Segment Open

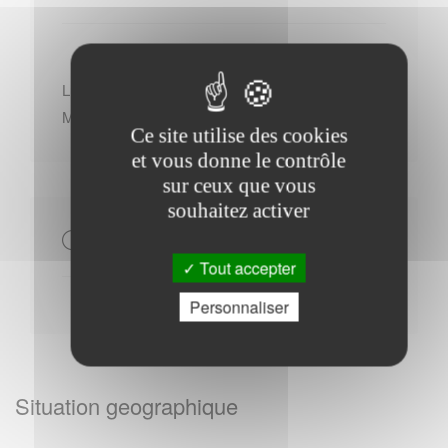
Lundi : - 20h30 à 23h00
Mercredi : - 09h00 à 12h00
Ce site utilise des cookies
et vous donne le contrôle
sur ceux que vous
souhaitez activer
Autres
Tout accepter
Personnaliser
Situation geographique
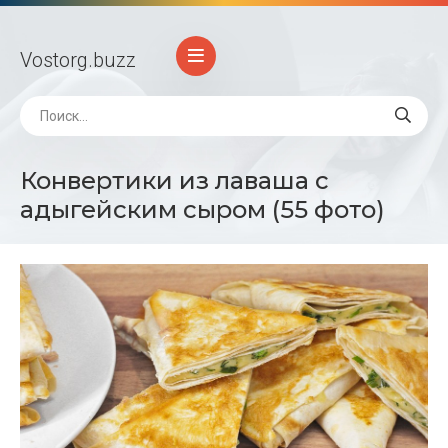
Vostorg
.buzz
Конвертики из лаваша с
адыгейским сыром (55 фото)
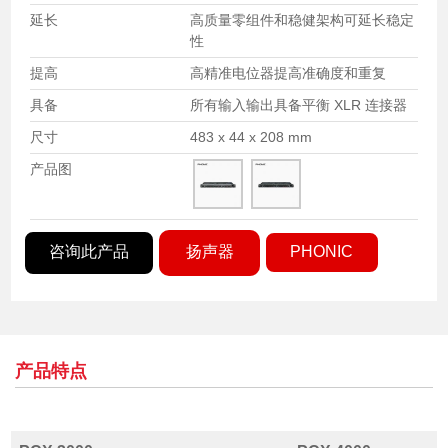
延长
高质量零组件和稳健架构可延长稳定
性
提高
高精准电位器提高准确度和重复
具备
所有输入输出具备平衡 XLR 连接器
尺寸
483 x 44 x 208 mm
产品图
咨询此产品
扬声器
PHONIC
产品特点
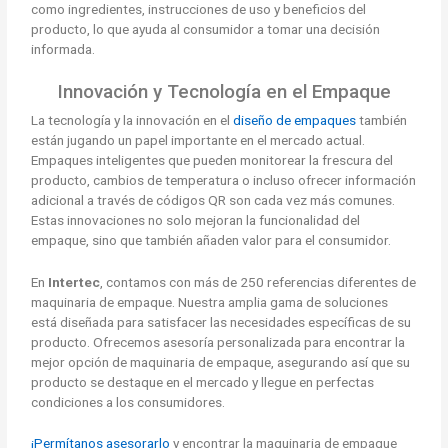
como ingredientes, instrucciones de uso y beneficios del
producto, lo que ayuda al consumidor a tomar una decisión
informada.
Innovación y Tecnología en el Empaque
La tecnología y la innovación en el
diseño de empaques
también
están jugando un papel importante en el mercado actual.
Empaques inteligentes que pueden monitorear la frescura del
producto, cambios de temperatura o incluso ofrecer información
adicional a través de códigos QR son cada vez más comunes.
Estas innovaciones no solo mejoran la funcionalidad del
empaque, sino que también añaden valor para el consumidor.
En
Intertec
, contamos con más de 250 referencias diferentes de
maquinaria de empaque. Nuestra amplia gama de soluciones
está diseñada para satisfacer las necesidades específicas de su
producto. Ofrecemos asesoría personalizada para encontrar la
mejor opción de maquinaria de empaque, asegurando así que su
producto se destaque en el mercado y llegue en perfectas
condiciones a los consumidores.
¡Permítanos asesorarlo
y encontrar la maquinaria de empaque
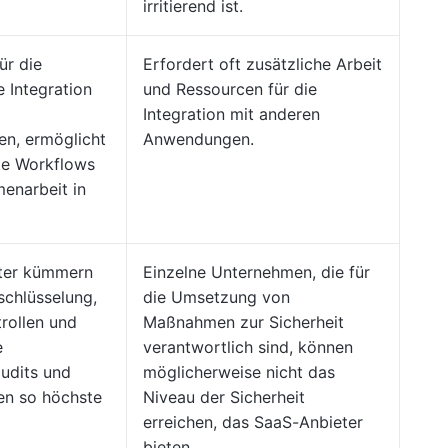
irritierend ist.
ür die
Erfordert oft zusätzliche Arbeit
e Integration
und Ressourcen für die
Integration mit anderen
n, ermöglicht
Anwendungen.
te Workflows
enarbeit in
ter kümmern
Einzelne Unternehmen, die für
schlüsselung,
die Umsetzung von
trollen und
Maßnahmen zur Sicherheit
e
verantwortlich sind, können
audits und
möglicherweise nicht das
en so höchste
Niveau der Sicherheit
erreichen, das SaaS-Anbieter
bieten.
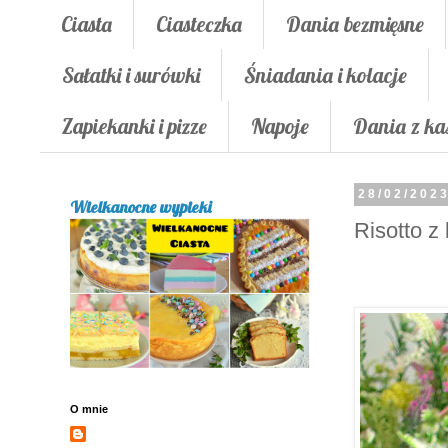
Ciasta
Ciasteczka
Dania bezmięsne
Sałatki i surówki
Śniadania i kolacje
Zapiekanki i pizze
Napoje
Dania z ka
28/02/202
Wielkanocne wypieki
Risotto z
O mnie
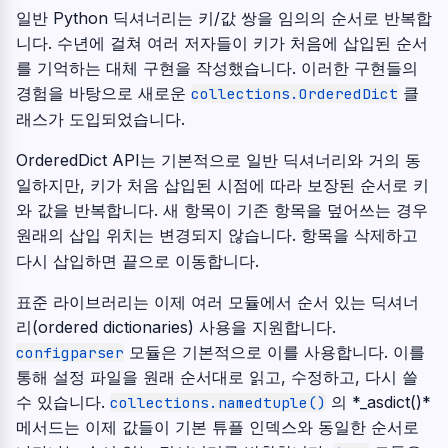
일반 Python 딕셔너리는 키/값 쌍을 임의의 순서로 반복합
니다. 수년에 걸쳐 여러 저자들이 키가 처음에 삽입된 순서
를 기억하는 대체 구현을 작성했습니다. 이러한 구현들의
경험을 바탕으로 새로운
클
collections.OrderedDict
래스가 도입되었습니다.
OrderedDict API는 기본적으로 일반 딕셔너리와 거의 동
일하지만, 키가 처음 삽입된 시점에 따라 보장된 순서로 키
와 값을 반복합니다. 새 항목이 기존 항목을 덮어쓰는 경우
원래의 삽입 위치는 변경되지 않습니다. 항목을 삭제하고
다시 삽입하면 끝으로 이동합니다.
표준 라이브러리는 이제 여러 모듈에서 순서 있는 딕셔너
리(ordered dictionaries) 사용을 지원합니다.
모듈은 기본적으로 이를 사용합니다. 이를
configparser
통해 설정 파일을 원래 순서대로 읽고, 수정하고, 다시 쓸
수 있습니다.
의 *_asdict()*
collections.namedtuple()
메서드는 이제 값들이 기본 튜플 인덱스와 동일한 순서로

Segment Closed

Copy each line of the data above that holds "collections".

> _Final answer_:
collections.OrderedDict
collections.namedtuple()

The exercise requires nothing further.